(Problem statement):
Please return every line of the records that contains the word "Agenti".

(Provided data):
+---+
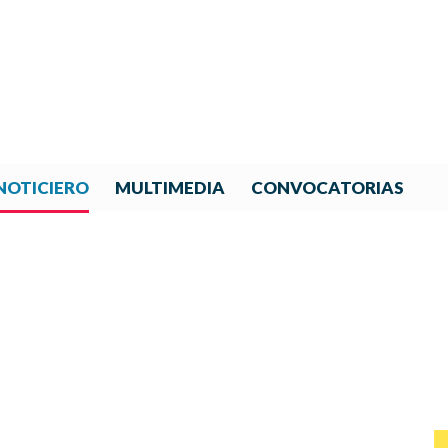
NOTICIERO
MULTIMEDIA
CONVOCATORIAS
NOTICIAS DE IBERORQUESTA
+---+
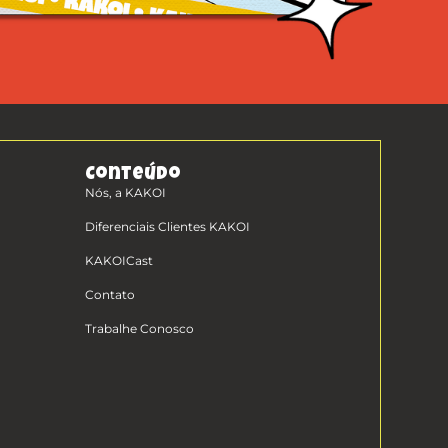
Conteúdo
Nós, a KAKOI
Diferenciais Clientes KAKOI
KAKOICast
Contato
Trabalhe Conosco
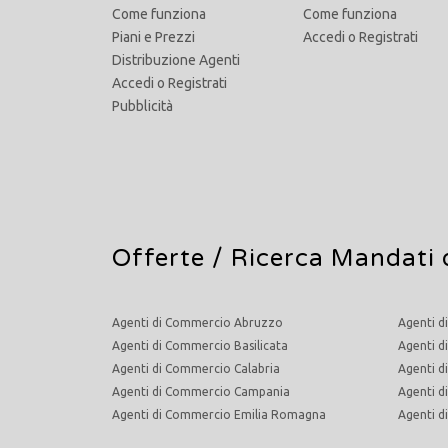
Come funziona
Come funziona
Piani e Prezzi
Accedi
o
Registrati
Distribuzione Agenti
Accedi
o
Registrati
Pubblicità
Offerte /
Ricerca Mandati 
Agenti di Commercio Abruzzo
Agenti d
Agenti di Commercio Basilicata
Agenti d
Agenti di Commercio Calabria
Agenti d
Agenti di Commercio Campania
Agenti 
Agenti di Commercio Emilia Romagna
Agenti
+---+
(Response for this exercise):
Distribuzione Agenti
Agenti di Commercio Abruzzo
Agenti d
Agenti di Commercio Basilicata
Agenti d
Agenti di Commercio Calabria
Agenti d
Agenti di Commercio Campania
Agenti 
Agenti di Commercio Emilia Romagna
Agenti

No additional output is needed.